17. The automated method of claim 16, wherein the controlling step further includes storing operating parameters in a controller data structure and using the operating parameters by the controller program to control the operation of the associated mechanical element.
18. The automated method of claim 17, wherein the operating parameters include one or more of a slack rope condition in an elevator, a motor rotation over speed, an overweight item, and emergency stop mechanisms.
19. The automated method of claim 16, wherein the controlling step includes computing a motion trajectory for the associated mechanical element and controlling the operation of the mechanical element by means of the motion trajectory.

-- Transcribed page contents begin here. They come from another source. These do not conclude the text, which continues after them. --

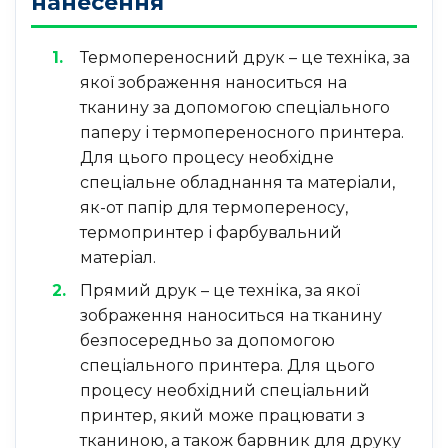
нанесення
Термопереносний друк – це техніка, за
якої зображення наноситься на
тканину за допомогою спеціального
паперу і термопереносного принтера.
Для цього процесу необхідне
спеціальне обладнання та матеріали,
як-от папір для термопереносу,
термопринтер і фарбувальний
матеріал.
Прямий друк – це техніка, за якої
зображення наноситься на тканину
безпосередньо за допомогою
спеціального принтера. Для цього
процесу необхідний спеціальний
принтер, який може працювати з
тканиною, а також барвник для друку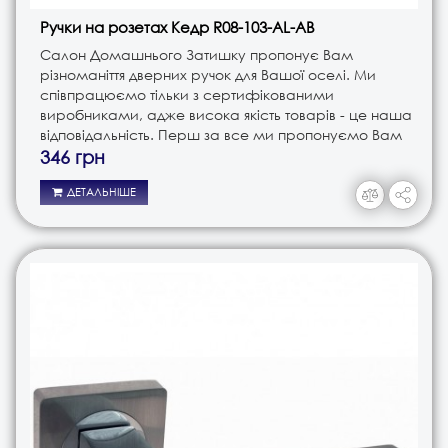
Ручки на розетах Кедр R08-103-AL-AB
Салон Домашнього Затишку пропонує Вам
різноманіття дверних ручок для Вашої оселі. Ми
співпрацюємо тільки з сертифікованими
виробниками, адже висока якість товарів - це наша
відповідальність. Перш за все ми пропонуємо Вам
ручки різного типу. Це і ручки на планці, і ручки на
346 грн
розеті, і ручки кноби. В з..
ДЕТАЛЬНІШЕ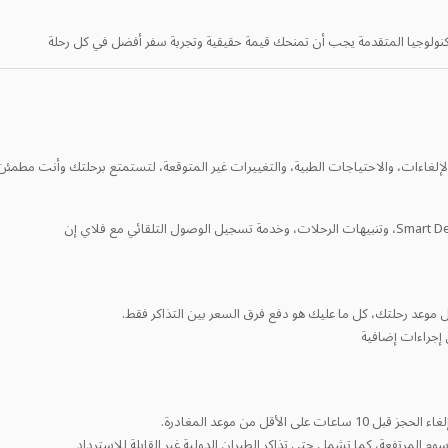
تكنولوجيا المتقدمة يجب أن تمنحك قيمة حقيقية وتجربة سفر أفضل في كل رحلة
لإلغاءات، والاحتياجات الطبية، والتغييرات غير المتوقعة، لتستمتع برحلتك وأنت مطمئن ت
يل موعد رحلتك، كل ما عليك هو دفع فرق السعر بين التذاكر فقط.
 إجراءات إضافية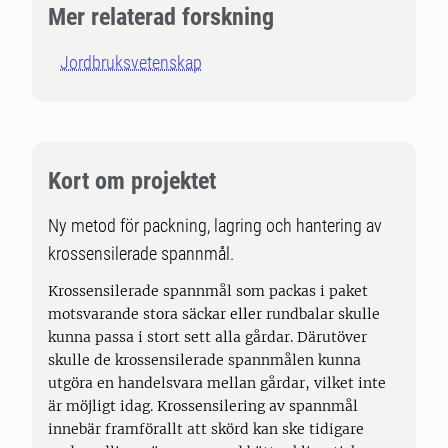
Mer relaterad forskning
Jordbruksvetenskap
Kort om projektet
Ny metod för packning, lagring och hantering av
krossensilerade spannmål.
Krossensilerade spannmål som packas i paket
motsvarande stora säckar eller rundbalar skulle
kunna passa i stort sett alla gårdar. Därutöver
skulle de krossensilerade spannmålen kunna
utgöra en handelsvara mellan gårdar, vilket inte
är möjligt idag. Krossensilering av spannmål
innebär framförallt att skörd kan ske tidigare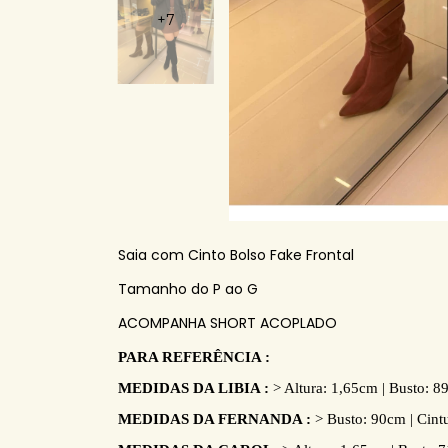
+7
Saia com Cinto Bolso Fake Frontal
Tamanho do P ao G
ACOMPANHA SHORT ACOPLADO
PARA REFERÊNCIA :
MEDIDAS DA LIBIA :
> Altura: 1,65cm | Busto: 8
MEDIDAS DA FERNANDA :
> Busto: 90cm | Cint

20. The automated method of claim 16, wherein the controlling step includes allowing the controller program in one of the controllers to take over the operations of another one of the controllers in the event that the other one of the controllers malfunctions.
21. The automated method of claim 16, wherein the controlling step includes providing instructions to the controller by means of a graphical operator panel associated with the controller and displaying status information relating to the operation of the associated mechanical element by means of the graphical operator panel.
22. The automated method of claim 16, wherein the controlling step includes generating an encoded signal relating to the status of the mechanical element and derived from an encoder on the mechanical element and connecting the encoded signal via a feedback loop to the associated controller in order to determine the status of the mechanical element.
23. The automated method of claim 16, wherein the controlling step includes generating a sensor signal relating to the status of the mechanical element and derived from a sensor in communication with the mechanical element and connecting the sensor signal via a feedback loop to the associated controller in order to determine the status of the mechanical element.
24. The automated method of claim 16, wherein the automated method further includes one or more of the controllers, having a cellular gateway or modem, communicating with a remote receiver over a cellular network.
25. The automated methods of claim 16, wherein the automated method further includes providing the distributed control system with a central management computer connected to the network and in communication with the controllers and providing a central management program running on the central management computer for transmitting instructions to the controllers from the central management computer and for receiving status information from the controllers via the network.
26. The automated method of claim 25, wherein the automated method includes transmitting high-level commands to the controllers via the network and each controller by means of its controller program translating the high-level commands into sequential operations for the associated mechanical element.
27. The automated method of claim 25, wherein the automated method includes a material flow control software module of the central management computer receiving high-level commands from the central management program and translating the high-level commands into sequential operations for transmission via the network to one or more of the controllers.
28. The automated method of claim 25, wherein the automated method includes storing item identification records, storage space locations, and performance logs in a central database in the central management computer.
29. The automated method of claim 25, wherein automated method includes receiving status information from the controllers and displaying such information on a computer operator panel of the central management computer.